Provided data
=== Begin Enclosure ===

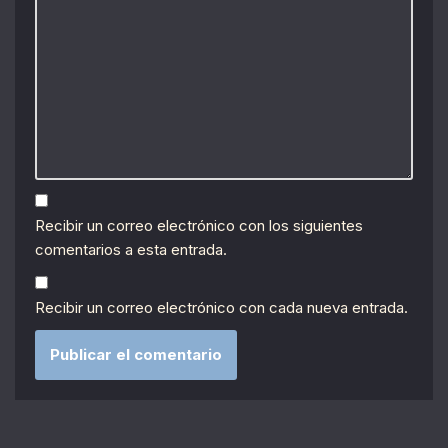
Recibir un correo electrónico con los siguientes
comentarios a esta entrada.
Recibir un correo electrónico con cada nueva entrada.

=== End Enclosure ===

What you need to do
What is needed is an exact printout of every line from the one with "comentarios a esta entrada." through the end of the data, including both, and nothing more.

Output of the task
comentarios a esta entrada.
Recibir un correo electrónico con cada nueva entrada.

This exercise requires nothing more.